* THE PROBLEM *
Given these entries, repeat exactly the lines starting with the one that has "Warehouses & Godowns for Rent" and going on through the one that has "Accept Cookies", both included, but none of the pictures.

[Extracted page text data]
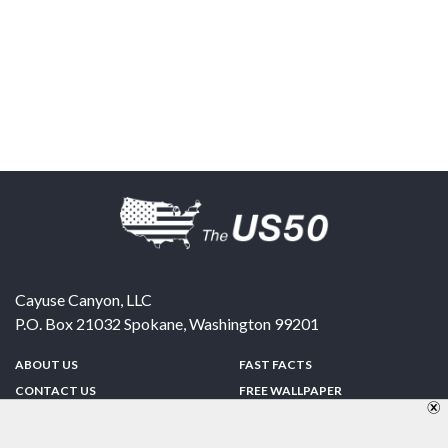
Cayuse Canyon, LLC
P.O. Box 21032
Spokane
,
Washington
99201
ABOUT US
FAST FACTS
CONTACT US
FREE WALLPAPER
SPONSORSHIP
FUN & GAMES
PRIVACY POLICY
TELL A FRIEND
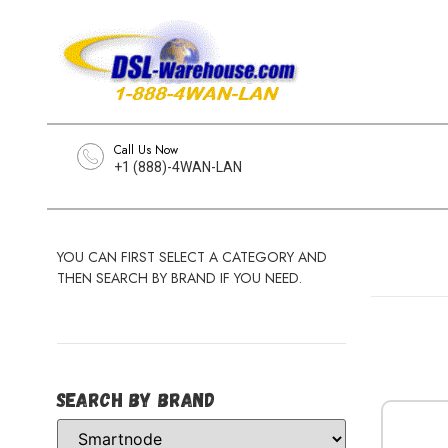
Call Us Now
+1 (888)-4WAN-LAN
YOU CAN FIRST SELECT A CATEGORY AND
THEN SEARCH BY BRAND IF YOU NEED.
Search by Brand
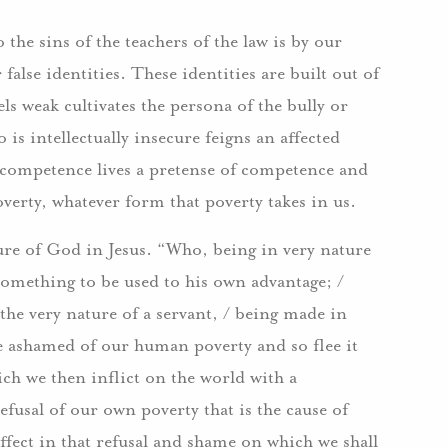
the sins of the teachers of the law is by our
 false identities. These identities are built out of
ls weak cultivates the persona of the bully or
s intellectually insecure feigns an affected
competence lives a pretense of competence and
verty, whatever form that poverty takes in us.
ure of God in Jesus. “Who, being in very nature
omething to be used to his own advantage; /
the very nature of a servant, / being made in
e ashamed of our human poverty and so flee it
ich we then inflict on the world with a
efusal of our own poverty that is the cause of
 effect in that refusal and shame on which we shall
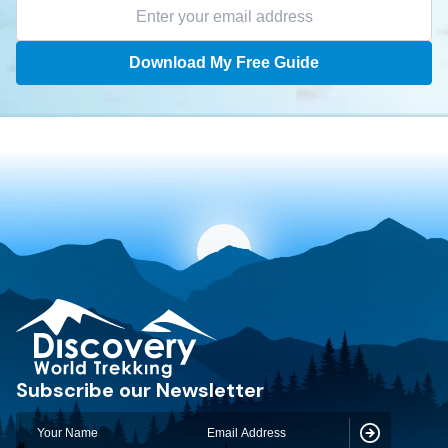
Download My Free Guide
Discovery World Trekking
Subscribe our Newsletter
Subscribe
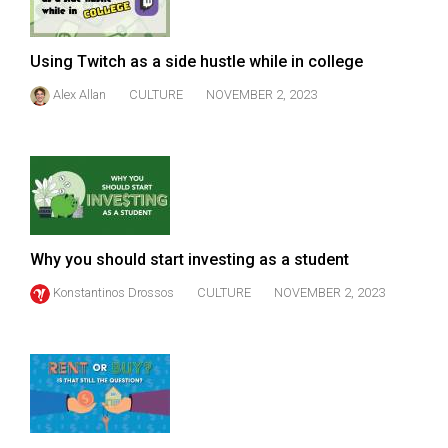
Using Twitch as a side hustle while in college
Alex Allan
CULTURE
NOVEMBER 2, 2023
Why you should start investing as a student
Konstantinos Drossos
CULTURE
NOVEMBER 2, 2023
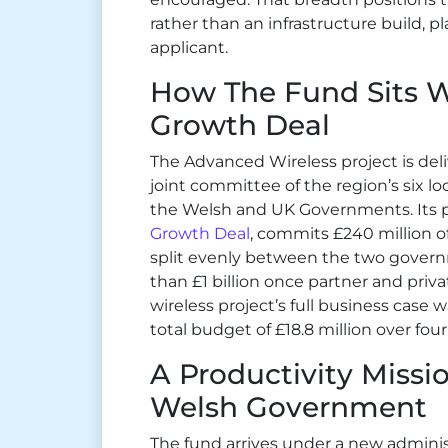
rather than an infrastructure build, 
applicant.
How The Fund Sits 
Growth Deal
The Advanced Wireless project is del
joint committee of the region’s six loc
the Welsh and UK Governments. Its
Growth Deal
, commits £240 million o
split evenly between the two gover
than £1 billion once partner and priv
wireless project’s full business case
total budget of £18.8 million over four
A Productivity Miss
Welsh Government
The fund arrives under a new adminis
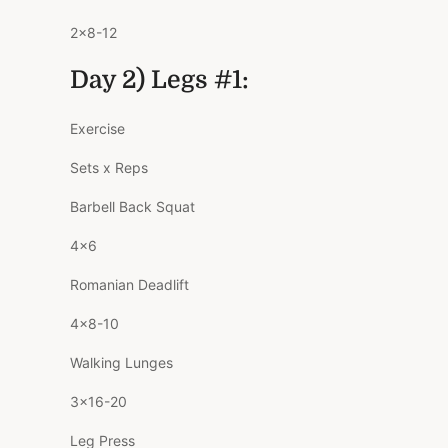
2×8-12
Day 2) Legs #1:
Exercise
Sets x Reps
Barbell Back Squat
4×6
Romanian Deadlift
4×8-10
Walking Lunges
3×16-20
Leg Press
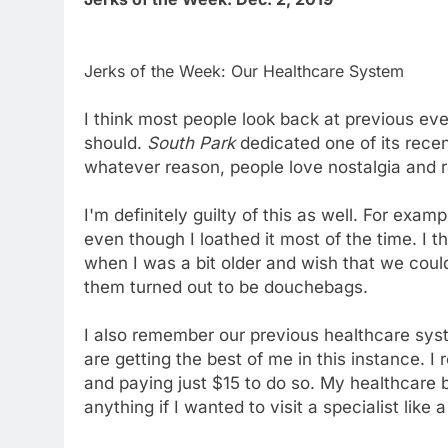
Jerks of the Week: Our Healthcare System
I think most people look back at previous e
should.
South Park
dedicated one of its rece
whatever reason, people love nostalgia and r
I'm definitely guilty of this as well. For exa
even though I loathed it most of the time. I 
when I was a bit older and wish that we cou
them turned out to be douchebags.
I also remember our previous healthcare syst
are getting the best of me in this instance. 
and paying just $15 to do so. My healthcare bi
anything if I wanted to visit a specialist like 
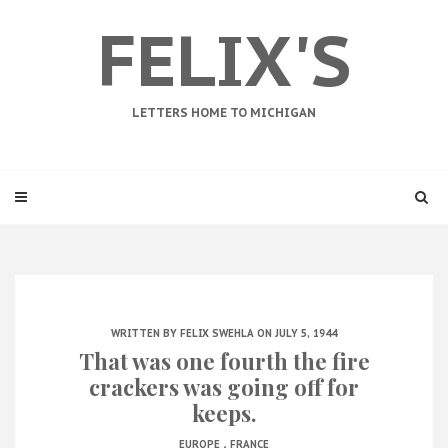
FELIX'S
LETTERS HOME TO MICHIGAN
WRITTEN BY
FELIX SWEHLA
ON JULY 5, 1944
That was one fourth the fire
crackers was going off for
keeps.
.
EUROPE
FRANCE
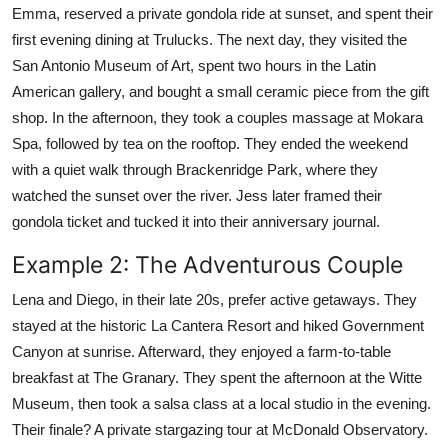
Emma, reserved a private gondola ride at sunset, and spent their
first evening dining at Trulucks. The next day, they visited the
San Antonio Museum of Art, spent two hours in the Latin
American gallery, and bought a small ceramic piece from the gift
shop. In the afternoon, they took a couples massage at Mokara
Spa, followed by tea on the rooftop. They ended the weekend
with a quiet walk through Brackenridge Park, where they
watched the sunset over the river. Jess later framed their
gondola ticket and tucked it into their anniversary journal.
Example 2: The Adventurous Couple
Lena and Diego, in their late 20s, prefer active getaways. They
stayed at the historic La Cantera Resort and hiked Government
Canyon at sunrise. Afterward, they enjoyed a farm-to-table
breakfast at The Granary. They spent the afternoon at the Witte
Museum, then took a salsa class at a local studio in the evening.
Their finale? A private stargazing tour at McDonald Observatory.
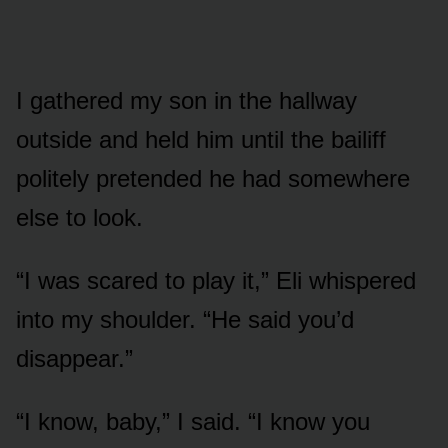
I gathered my son in the hallway
outside and held him until the bailiff
politely pretended he had somewhere
else to look.
“I was scared to play it,” Eli whispered
into my shoulder. “He said you’d
disappear.”
“I know, baby,” I said. “I know you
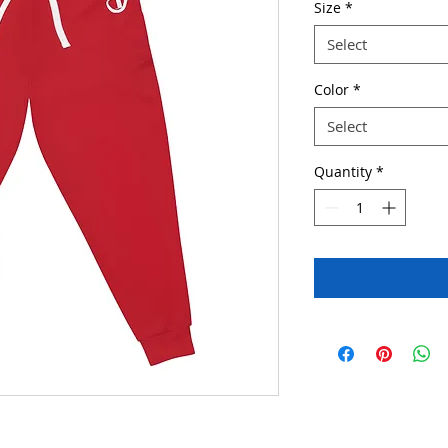
Size
*
Select
Color
*
Select
Quantity
*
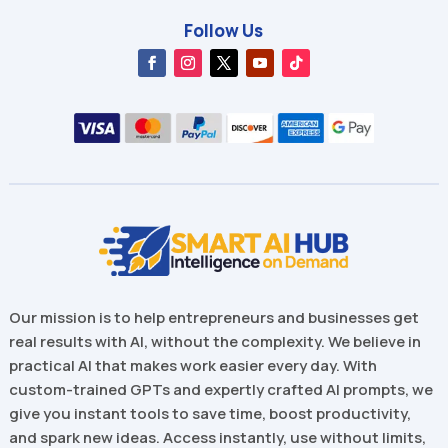
Follow Us
Our mission is to help entrepreneurs and businesses get
real results with AI, without the complexity. We believe in
practical AI that makes work easier every day. With
custom-trained GPTs and expertly crafted AI prompts, we
give you instant tools to save time, boost productivity,
and spark new ideas. Access instantly, use without limits,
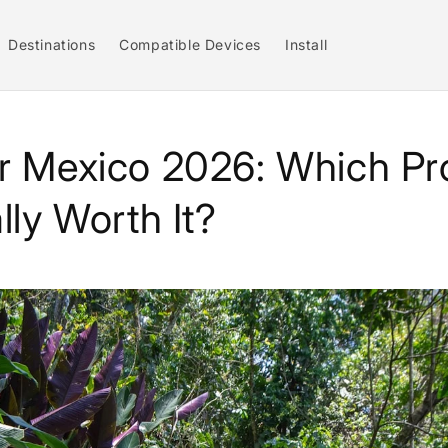
Destinations
Compatible Devices
Install
r Mexico 2026: Which Pr
lly Worth It?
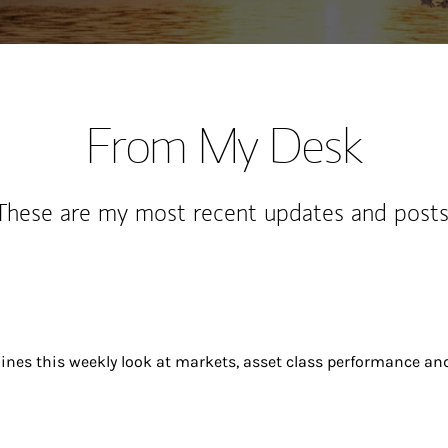
From My Desk
These are my most recent updates and posts
ines this weekly look at markets, asset class performance an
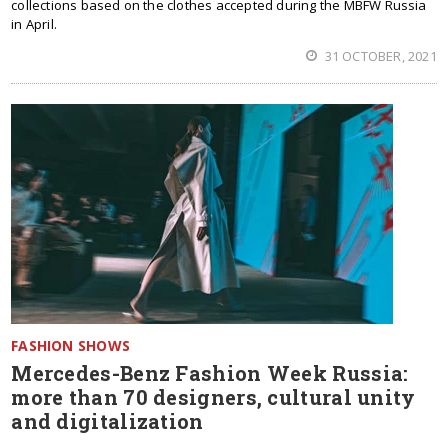
collections based on the clothes accepted during the MBFW Russia
in April.
31 OCTOBER, 2021
FASHION SHOWS
Mercedes-Benz Fashion Week Russia:
more than 70 designers, cultural unity
and digitalization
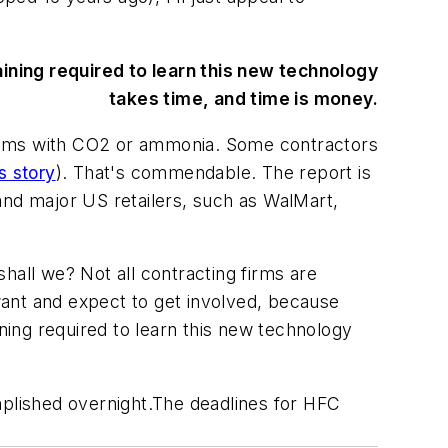
aining required to learn this new technology
takes time, and time is money.
stems with CO2 or ammonia. Some contractors
s story
). That's commendable. The report is
and major US retailers, such as WalMart,
shall we? Not all contracting firms are
want and expect to get involved, because
ining required to learn this new technology
mplished overnight.The deadlines for HFC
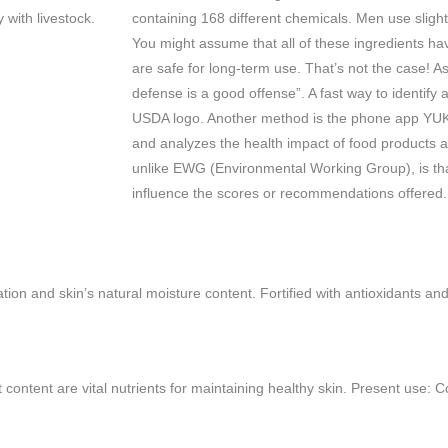
y with livestock.
containing 168 different chemicals. Men use slight
You might assume that all of these ingredients ha
are safe for long-term use. That’s not the case! A
defense is a good offense”. A fast way to identify a
USDA logo. Another method is the phone app YUKA
and analyzes the health impact of food products
unlike EWG (Environmental Working Group), is th
influence the scores or recommendations offered
tion and skin’s natural moisture content. Fortified with antioxidants an
at content are vital nutrients for maintaining healthy skin. Present use:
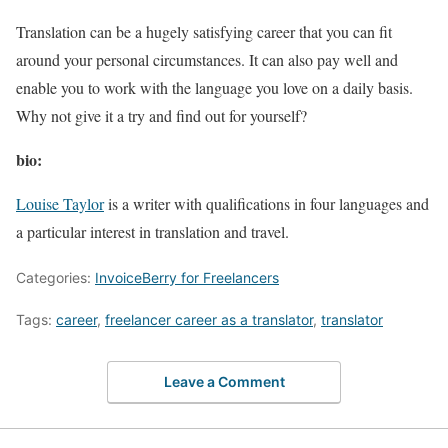
Translation can be a hugely satisfying career that you can fit
around your personal circumstances. It can also pay well and
enable you to work with the language you love on a daily basis.
Why not give it a try and find out for yourself?
bio:
Louise Taylor
is a writer with qualifications in four languages and
a particular interest in translation and travel.
Categories:
InvoiceBerry for Freelancers
Tags:
career
,
freelancer career as a translator
,
translator
Leave a Comment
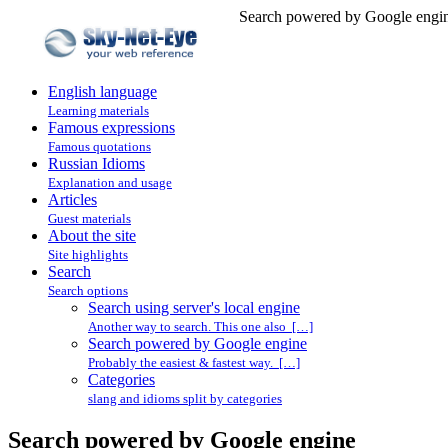
Search powered by Google engin
English language
Learning materials
Famous expressions
Famous quotations
Russian Idioms
Explanation and usage
Articles
Guest materials
About the site
Site highlights
Search
Search options
Search using server's local engine
Another way to search. This one also […]
Search powered by Google engine
Probably the easiest & fastest way. […]
Categories
slang and idioms split by categories
Search powered by Google engine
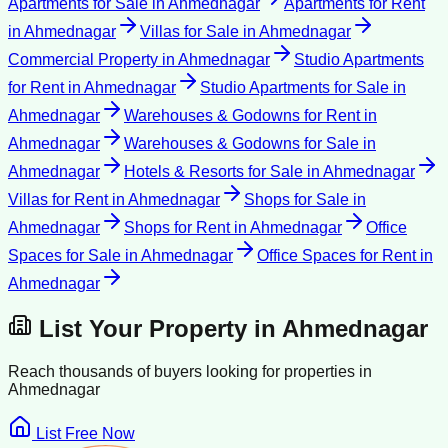
Apartments for Sale
in
Ahmednagar
Apartments for Rent
in
Ahmednagar
Villas for Sale
in
Ahmednagar
Commercial Property
in
Ahmednagar
Studio Apartments
for Rent
in
Ahmednagar
Studio Apartments for Sale
in
Ahmednagar
Warehouses & Godowns for Rent
in
Ahmednagar
Warehouses & Godowns for Sale
in
Ahmednagar
Hotels & Resorts for Sale
in
Ahmednagar
Villas for Rent
in
Ahmednagar
Shops for Sale
in
Ahmednagar
Shops for Rent
in
Ahmednagar
Office
Spaces for Sale
in
Ahmednagar
Office Spaces for Rent
in
Ahmednagar
List Your Property in
Ahmednagar
Reach thousands of buyers looking for properties in
Ahmednagar
List Free Now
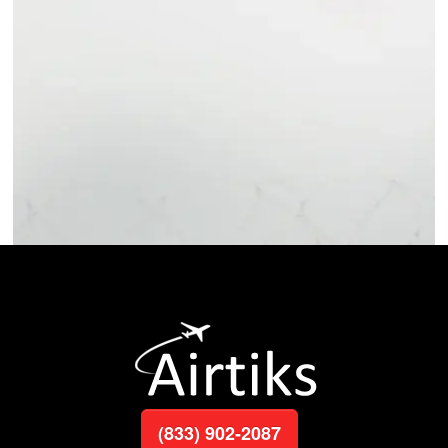
(833) 902-2087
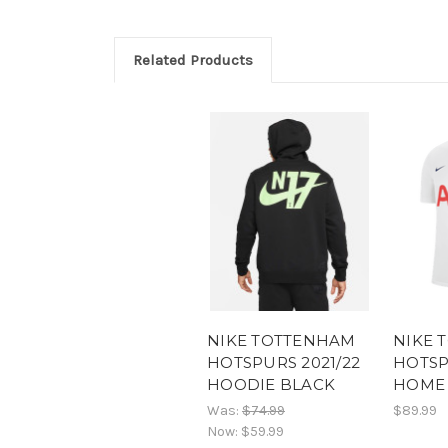
Related Products
NIKE TOTTENHAM
NIKE 
HOTSPURS 2021/22
HOTSP
HOODIE BLACK
HOME 
Was:
$74.99
$89.99
Now:
$59.99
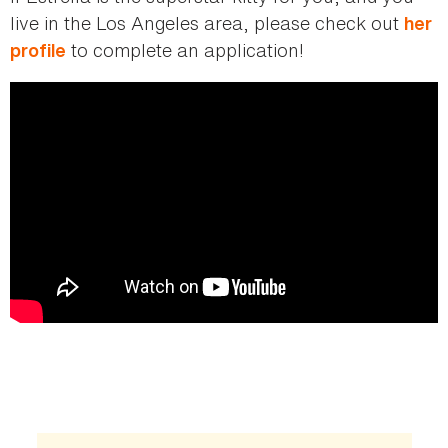
live in the Los Angeles area, please check out
her
to complete an application!
profile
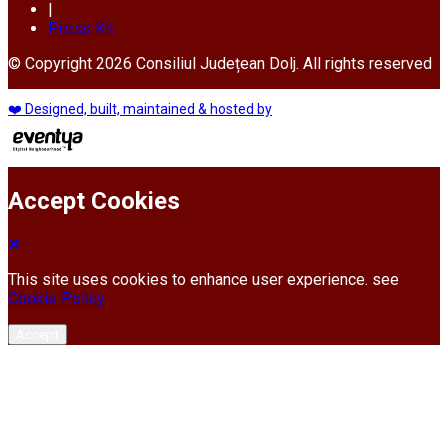
|
Press Kit
© Copyright 2026 Consiliul Județean Dolj. All rights reserved
❤️ Designed, built, maintained & hosted by
Accept Cookies
This site uses cookies to enhance user experience. see
Cookie Policy
Accept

* WRITTEN ANSWER *
Warehouses & Godowns for Rent
in
Ahmednagar
Warehouses & Godowns for Sale
in
Ahmednagar
Hotels & Resorts for Sale
in
Ahmednagar
Villas for Rent
in
Ahmednagar
Shops for Sale
in
Ahmednagar
Shops for Rent
in
Ahmednagar
Office
Spaces for Sale
in
Ahmednagar
Office Spaces for Rent
in
Ahmednagar
List Your Property in
Ahmednagar
Reach thousands of buyers looking for properties in
Ahmednagar
List Free Now
(833) 902-2087
Related Products
NIKE TOTTENHAM
NIKE 
HOTSPURS 2021/22
HOTSP
HOODIE BLACK
HOME 
Was:
$74.99
$89.99
Now:
$59.99
live in the Los Angeles area, please check out
her
to complete an application!
profile
|
Press Kit
© Copyright 2026 Consiliul Județean Dolj. All rights reserved
❤️ Designed, built, maintained & hosted by
Accept Cookies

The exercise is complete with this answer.